5. Republicans are open to considering a Deferred Action for Childhood Arrivals (DACA) fix.

In September of 2017, Senators James Lankford (R-OK), Thom Tillis (R-NC), and Orrin Hatch (R-UT) introduced the Solution for Undocumented Children through Careers Employment Education and Defending our nation (SUCCEED) Act. It’s an attempt to initiate a legislative discussion about responding to the population of immigrants who were brought into the country as children. Lankford’s leadership is particularly significant as he’s one of the most talented conservative senators in Washington. He’s not easily dismissed as a moderate–the kiss of death for Republicans on immigration issues. Trump has said he wants a deal on a DACA fix as well.

There’s room to believe this issue might be positively resolved, and hope that immigration reforms don’t have to be a partisan logjam.
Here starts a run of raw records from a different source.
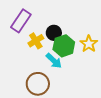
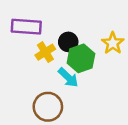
purple rectangle: (21, 21) -> (26, 27), turned 60
yellow star: (89, 44) -> (113, 43), moved

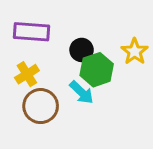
yellow cross: (45, 52) -> (27, 74), moved
brown circle: (48, 107) -> (41, 106), moved

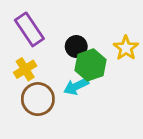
purple rectangle: (32, 32) -> (29, 29), turned 52
cyan arrow: (82, 92) -> (76, 86), turned 110

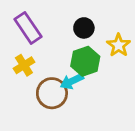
black circle: (76, 46) -> (84, 28), moved
brown circle: (38, 99) -> (52, 93), moved

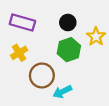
purple rectangle: (28, 28) -> (22, 23), turned -40
cyan arrow: (72, 81) -> (62, 92), moved

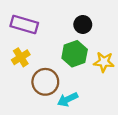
black circle: (68, 23) -> (83, 24), moved
yellow star: (96, 37) -> (104, 62), moved, turned -30

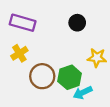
green hexagon: (75, 54) -> (70, 77), moved
cyan arrow: (68, 99) -> (83, 93), moved

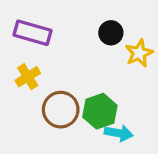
yellow star: (97, 58) -> (139, 53), moved, turned -30
cyan arrow: (83, 93) -> (119, 133), turned -144

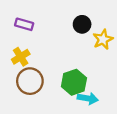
purple rectangle: (32, 33) -> (24, 24), size x0.7
brown circle: (61, 110) -> (30, 81), moved

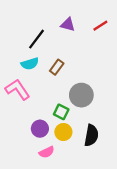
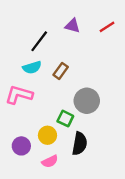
pink L-shape: (18, 89) -> (19, 95), turned -40
purple circle: (40, 129) -> (21, 146), moved
yellow circle: (63, 132) -> (47, 135), moved
black semicircle: (91, 135) -> (80, 144), moved

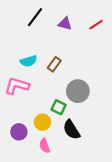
black line: (39, 41) -> (35, 17), moved
black semicircle: (80, 144) -> (71, 130), turned 138
pink semicircle: (50, 161) -> (45, 146), turned 96

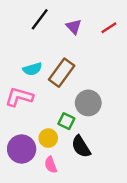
purple triangle: (65, 24) -> (74, 27), turned 32
brown rectangle: (54, 64) -> (62, 73), size x1.6
purple circle: (19, 132) -> (22, 149), size x1.5

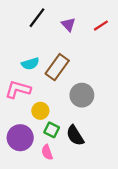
green square: (66, 121) -> (52, 130), moved
yellow circle: (48, 138) -> (40, 111), moved

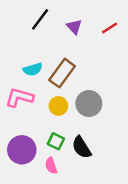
yellow circle: (40, 111) -> (58, 106), moved

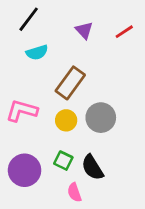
black line: (40, 19) -> (29, 19), moved
cyan semicircle: (33, 69) -> (37, 52), moved
pink semicircle: (51, 166) -> (74, 192), moved

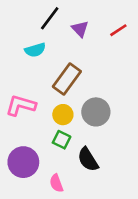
black line: (29, 19) -> (50, 18), moved
green square: (63, 161) -> (62, 140), moved
pink semicircle: (74, 192) -> (56, 183), moved

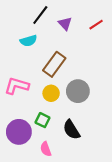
green square: (62, 140) -> (42, 120), moved

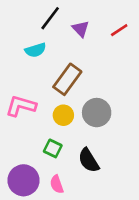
purple circle: (19, 132) -> (23, 180), moved

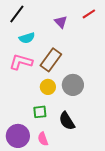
black line: (50, 18) -> (17, 14), moved
red line: (119, 30) -> (89, 14), moved
pink L-shape: (21, 106) -> (21, 62), moved
green square: (53, 148) -> (40, 112), turned -32

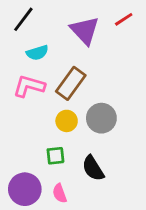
purple triangle: (61, 22) -> (85, 30), size x1.6

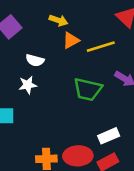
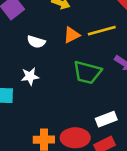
orange triangle: (71, 40) -> (72, 35), moved
white star: (28, 85) -> (30, 76), moved

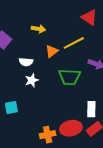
white star: (30, 76) -> (32, 80), moved
white rectangle: (106, 119) -> (91, 109), turned -56

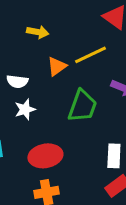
green trapezoid: (70, 77) -> (82, 106), turned -75
red ellipse: (71, 128) -> (45, 156), moved

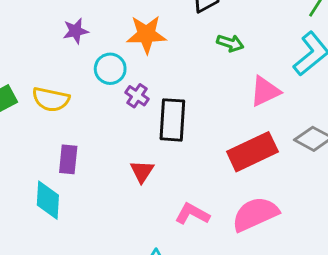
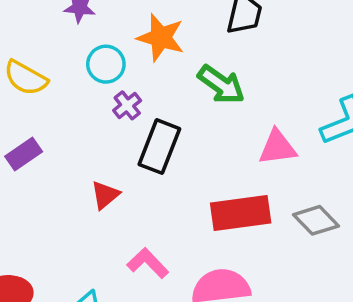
green arrow: (230, 43) -> (221, 85), moved, size x1.5
purple rectangle: (68, 159) -> (24, 154), turned 32

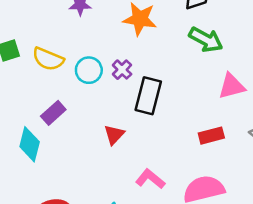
cyan circle: (106, 64) -> (89, 70), moved
green arrow: (221, 85) -> (206, 40), moved
red rectangle: (241, 213) -> (211, 136), size x0.6

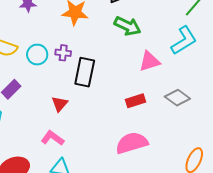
purple cross: (122, 70) -> (63, 53), turned -35
pink L-shape: (150, 179) -> (53, 138), moved

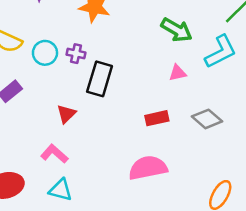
green arrow: (127, 26) -> (177, 30), moved
pink triangle: (149, 61) -> (178, 73), size x0.7

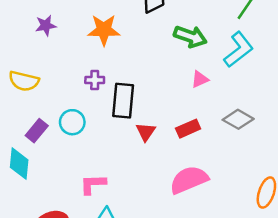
cyan circle: (45, 53) -> (72, 122), moved
red triangle: (66, 114) -> (146, 132), moved
pink L-shape: (54, 154) -> (93, 184), turned -32

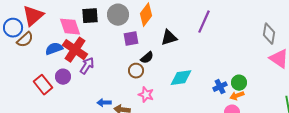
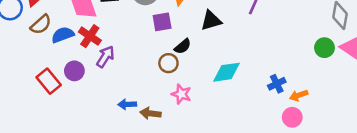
brown semicircle: (25, 40) -> (41, 24), moved
red cross: (75, 50) -> (90, 36), size x0.7
green circle: (239, 83) -> (324, 48), moved

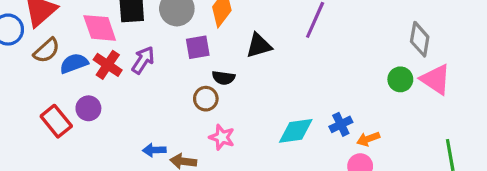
black semicircle: (183, 46) -> (223, 78), turned 48
purple arrow: (105, 57) -> (143, 60), moved
cyan diamond: (226, 72) -> (296, 131), moved

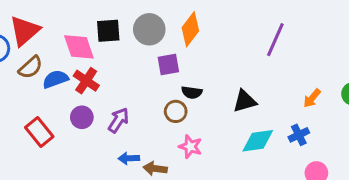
black triangle: (259, 46) -> (245, 101), moved
purple arrow: (143, 60) -> (118, 120), moved
purple circle: (88, 108) -> (82, 117), moved
orange arrow: (368, 139) -> (312, 98), moved, turned -30

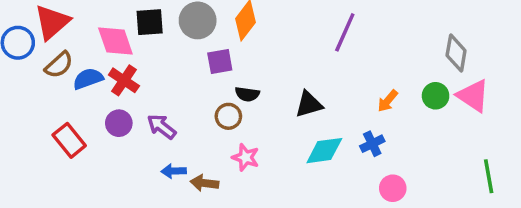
purple arrow: (118, 120) -> (162, 127), turned -85

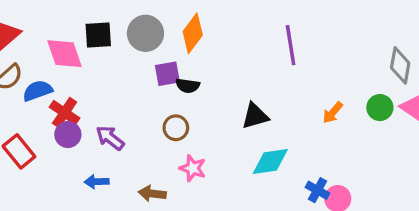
purple line: (345, 32) -> (291, 45), turned -33
red cross: (124, 80) -> (65, 113), moved
black semicircle: (247, 94) -> (188, 86), moved
blue cross: (372, 144) -> (317, 190), moved, turned -35
blue arrow: (174, 171) -> (97, 182), moved

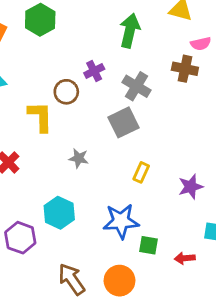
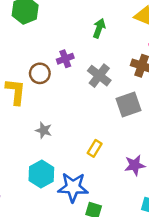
green arrow: (130, 31) -> (99, 28), size x0.7
gray square: (124, 122) -> (128, 105), moved
cyan hexagon: (59, 213) -> (41, 174), moved

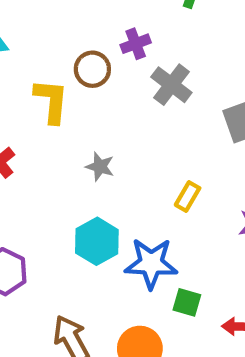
gray cross: (99, 76) -> (171, 85), moved

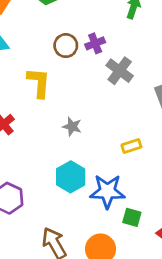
brown circle: (92, 69) -> (66, 46), moved
yellow rectangle: (188, 196) -> (131, 146), turned 42

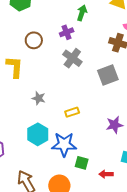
purple cross: (95, 43) -> (67, 32), moved
yellow rectangle: (131, 146) -> (72, 112), moved

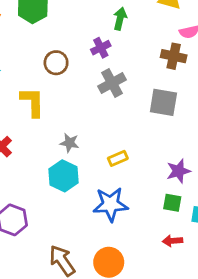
gray cross: (72, 58) -> (112, 83), turned 30
gray square: (108, 75) -> (163, 102), turned 35
cyan hexagon: (38, 134) -> (64, 176), moved
green square: (82, 163) -> (172, 203), moved

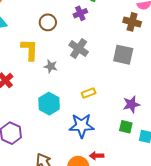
gray cross: (112, 83) -> (79, 49), moved, turned -30
gray star: (70, 143) -> (51, 66), moved
red arrow: (172, 241) -> (97, 156), moved

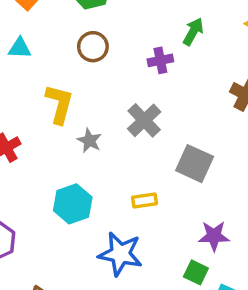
brown circle: (48, 22) -> (93, 47), moved
gray square: (123, 55) -> (195, 164), moved

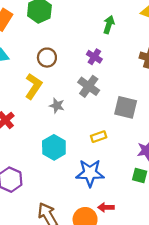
brown circle: (93, 47) -> (47, 58), moved
purple cross: (160, 60) -> (94, 57), moved, turned -35
yellow L-shape: (59, 104) -> (33, 86), turned 30

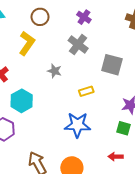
gray star: (57, 106) -> (55, 71), moved
cyan hexagon: (54, 147) -> (22, 101), moved
red arrow: (106, 207) -> (116, 157), moved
6. As much strain as we’re putting on our civic institutions, they’re holding together.

It certainly isn’t pretty, but our republic is withstanding tremendous challenges. Whether we admit it or not, we’ve taken many of our civic institutions for granted. We can’t do that anymore.

Thee idea of the free press is challenged both by political pressure and the bias of media itself. Americans are questioning whether justice can really be blind in such a politicized world. We’re finding out how religious liberty interacts with free enterprise and discrimination.

We shouldn’t see these challenges as a repudiation of the institutions that safeguard our legacy of liberty; it’s a proving ground for the next generation of Americans. The institutions might appear fragile, but times like these affirm their value and resilience.

7. Americans believe they’re on their way to or have achieved the American Dream.

According to a 2017 Pew Research Center survey, 82% of Americans believe that their families are on the way to achieving or have achieved the American Dream.

Honestly, that surprised me.

Sure, it’s subjective, but it’s a BIG deal. Don’t tell me that everything is the worst when the American Dream is apparently alive and well. We have our work cut out for us, but rumors of our national demise are quite premature.

Don’t let the swirling negativity in politics send you running for the hills. If men and women of character don’t engage our political process and national dialogue, others certainly will. Even now, we have reasons to hope for a better future. Let’s not just hope. Let’s make it happen.